Page layout parsing data
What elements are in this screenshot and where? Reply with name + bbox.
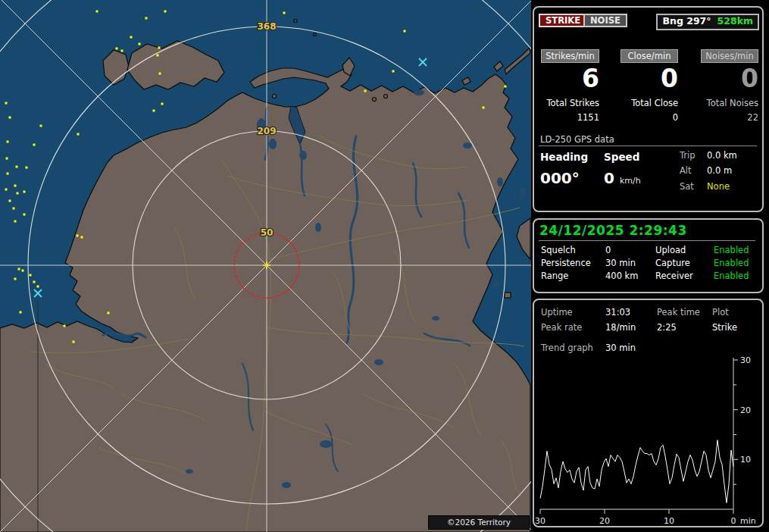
strike-marker [6, 158, 8, 160]
strikes-per-min-chip: Strikes/min [541, 49, 599, 63]
uptime-label: Uptime [541, 307, 573, 318]
noises-per-min-chip: Noises/min [701, 49, 758, 63]
gps-trip-value: 0.0 km [707, 150, 737, 161]
stats-row: Uptime 31:03 Peak time Plot [534, 307, 762, 318]
total-close-label: Total Close [621, 98, 678, 108]
strike-marker [9, 117, 11, 119]
y-tick-label: 20 [740, 405, 751, 415]
strike-marker [64, 325, 66, 327]
strike-marker [13, 208, 15, 210]
strike-marker [7, 141, 9, 143]
lightning-tracker-app: 50209368 ©2026 Territory Broadcasting ST… [0, 0, 769, 532]
strike-marker [392, 70, 395, 73]
status-row: Squelch 0 Upload Enabled [534, 245, 762, 255]
strike-marker [20, 311, 22, 314]
strike-marker [73, 341, 75, 343]
strike-marker [33, 281, 36, 283]
status-row: Range 400 km Receiver Enabled [534, 271, 762, 281]
gps-sat-label: Sat [680, 181, 694, 192]
strike-marker [157, 55, 159, 57]
strike-marker [161, 103, 164, 105]
bearing-label: Bng 297° [662, 15, 711, 27]
strike-marker [116, 48, 118, 50]
trend-box: Uptime 31:03 Peak time Plot Peak rate 18… [533, 299, 764, 527]
strike-marker [364, 90, 367, 92]
strike-marker [145, 17, 148, 20]
strike-marker [505, 86, 507, 88]
gps-sat-value: None [707, 181, 730, 192]
strike-marker [14, 278, 17, 280]
total-noises-label: Total Noises [701, 98, 758, 108]
strike-marker [5, 102, 8, 105]
strike-marker [23, 191, 26, 193]
total-strikes-label: Total Strikes [541, 98, 599, 108]
squelch-label: Squelch [541, 245, 576, 255]
close-column: Close/min 0 Total Close 0 [621, 49, 678, 133]
trend-graph: 1020303020100min [534, 350, 762, 526]
datetime-readout: 24/12/2025 2:29:43 [539, 223, 687, 238]
strike-stats-box: STRIKE NOISE Bng 297°528km Strikes/min 6… [533, 6, 764, 212]
strike-marker [108, 312, 110, 315]
strike-marker [139, 43, 141, 45]
strike-marker [37, 286, 39, 288]
gps-speed-number: 0 [604, 169, 614, 187]
x-tick-label: 0 [731, 516, 736, 526]
noises-per-min-value: 0 [701, 66, 758, 92]
x-tick-label: 10 [664, 516, 674, 526]
strike-marker [14, 185, 17, 187]
close-per-min-value: 0 [621, 66, 678, 92]
persistence-value: 30 min [605, 258, 636, 268]
gps-divider [539, 146, 757, 146]
persistence-label: Persistence [541, 258, 591, 268]
x-tick-label: 30 [535, 516, 545, 526]
receiver-status: Enabled [714, 271, 749, 281]
bearing-readout: Bng 297°528km [656, 14, 759, 30]
strike-marker [159, 73, 161, 75]
upload-label: Upload [655, 245, 686, 255]
gps-heading-value: 000° [540, 169, 580, 187]
squelch-value: 0 [605, 245, 611, 255]
ring-label: 50 [261, 227, 274, 238]
total-strikes-value: 1151 [541, 112, 599, 123]
gps-trip-label: Trip [680, 150, 696, 161]
stats-row: Peak rate 18/min 2:25 Strike [534, 322, 762, 333]
noises-column: Noises/min 0 Total Noises 22 [701, 49, 758, 133]
strike-marker [14, 221, 17, 223]
strike-marker [96, 11, 98, 13]
noise-alarm-button[interactable]: NOISE [583, 14, 627, 27]
side-panel: STRIKE NOISE Bng 297°528km Strikes/min 6… [533, 0, 769, 532]
strike-marker [18, 268, 20, 271]
strikes-column: Strikes/min 6 Total Strikes 1151 [541, 49, 599, 133]
strike-alarm-button[interactable]: STRIKE [539, 14, 587, 27]
y-tick-label: 10 [740, 455, 751, 465]
range-label: Range [541, 271, 568, 281]
gps-speed-unit: km/h [620, 176, 641, 186]
strike-marker [26, 167, 28, 169]
receiver-label: Receiver [655, 271, 693, 281]
gps-alt-value: 0.0 m [707, 165, 732, 176]
peak-rate-value: 18/min [605, 322, 636, 333]
strike-marker [77, 235, 79, 237]
strike-marker [164, 11, 167, 13]
strike-marker [40, 125, 42, 127]
ring-label: 209 [257, 126, 276, 136]
strike-marker [17, 192, 19, 195]
ring-label: 368 [257, 21, 276, 32]
plot-label: Plot [712, 307, 729, 318]
status-box: 24/12/2025 2:29:43 Squelch 0 Upload Enab… [533, 218, 764, 293]
strike-marker [153, 110, 155, 112]
strike-marker [121, 50, 123, 52]
map-display[interactable]: 50209368 ©2026 Territory Broadcasting [0, 0, 531, 532]
total-noises-value: 22 [701, 112, 758, 123]
strike-marker [130, 36, 133, 39]
strike-marker [9, 200, 11, 202]
uptime-value: 31:03 [605, 307, 630, 318]
gps-heading-label: Heading [540, 151, 588, 163]
x-tick-label: 20 [599, 516, 610, 526]
capture-status: Enabled [714, 258, 749, 268]
gps-section-title: LD-250 GPS data [540, 134, 614, 145]
total-close-value: 0 [621, 112, 678, 123]
map-copyright: ©2026 Territory Broadcasting [428, 515, 530, 530]
gps-speed-label: Speed [604, 151, 639, 163]
strikes-per-min-value: 6 [541, 66, 599, 92]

**Problem details:**
Using the records above, gather all lines where the string "Enabled" is present.

**Completed exercise:**
status-row: Squelch 0 Upload Enabled [534, 245, 762, 255]
status-row: Range 400 km Receiver Enabled [534, 271, 762, 281]
receiver-status: Enabled [714, 271, 749, 281]
capture-status: Enabled [714, 258, 749, 268]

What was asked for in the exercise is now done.